Top of ENTRIES PROVIDED

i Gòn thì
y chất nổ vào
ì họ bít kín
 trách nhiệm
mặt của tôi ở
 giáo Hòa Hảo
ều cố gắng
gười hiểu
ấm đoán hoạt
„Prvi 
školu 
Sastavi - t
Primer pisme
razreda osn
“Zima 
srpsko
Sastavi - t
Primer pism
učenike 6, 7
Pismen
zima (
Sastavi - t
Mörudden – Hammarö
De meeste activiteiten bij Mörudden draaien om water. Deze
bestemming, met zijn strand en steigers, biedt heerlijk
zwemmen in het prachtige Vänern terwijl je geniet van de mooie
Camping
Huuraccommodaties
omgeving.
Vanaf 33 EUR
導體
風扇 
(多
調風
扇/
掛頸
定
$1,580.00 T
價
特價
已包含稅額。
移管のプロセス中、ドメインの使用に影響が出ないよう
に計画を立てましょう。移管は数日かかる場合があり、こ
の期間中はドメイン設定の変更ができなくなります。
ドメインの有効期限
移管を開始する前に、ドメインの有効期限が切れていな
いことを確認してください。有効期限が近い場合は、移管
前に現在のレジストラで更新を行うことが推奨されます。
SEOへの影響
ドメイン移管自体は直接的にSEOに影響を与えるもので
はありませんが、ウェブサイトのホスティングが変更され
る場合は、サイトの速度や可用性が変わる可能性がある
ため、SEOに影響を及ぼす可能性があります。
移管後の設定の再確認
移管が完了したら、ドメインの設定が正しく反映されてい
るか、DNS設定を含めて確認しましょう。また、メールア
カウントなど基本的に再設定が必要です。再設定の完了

Bottom of ENTRIES PROVIDED

_EXERCISE BRIEF_.
Output each line of the material above with no deviation.

_EXPECTED OUTPUT_.
i Gòn thì
y chất nổ vào
ì họ bít kín
 trách nhiệm
mặt của tôi ở
 giáo Hòa Hảo
ều cố gắng
gười hiểu
ấm đoán hoạt
„Prvi 
školu 
Sastavi - t
Primer pisme
razreda osn
“Zima 
srpsko
Sastavi - t
Primer pism
učenike 6, 7
Pismen
zima (
Sastavi - t
Mörudden – Hammarö
De meeste activiteiten bij Mörudden draaien om water. Deze
bestemming, met zijn strand en steigers, biedt heerlijk
zwemmen in het prachtige Vänern terwijl je geniet van de mooie
Camping
Huuraccommodaties
omgeving.
Vanaf 33 EUR
導體
風扇 
(多
調風
扇/
掛頸
定
$1,580.00 T
價
特價
已包含稅額。
移管のプロセス中、ドメインの使用に影響が出ないよう
に計画を立てましょう。移管は数日かかる場合があり、こ
の期間中はドメイン設定の変更ができなくなります。
ドメインの有効期限
移管を開始する前に、ドメインの有効期限が切れていな
いことを確認してください。有効期限が近い場合は、移管
前に現在のレジストラで更新を行うことが推奨されます。
SEOへの影響
ドメイン移管自体は直接的にSEOに影響を与えるもので
はありませんが、ウェブサイトのホスティングが変更され
る場合は、サイトの速度や可用性が変わる可能性がある
ため、SEOに影響を及ぼす可能性があります。
移管後の設定の再確認
移管が完了したら、ドメインの設定が正しく反映されてい
るか、DNS設定を含めて確認しましょう。また、メールア
カウントなど基本的に再設定が必要です。再設定の完了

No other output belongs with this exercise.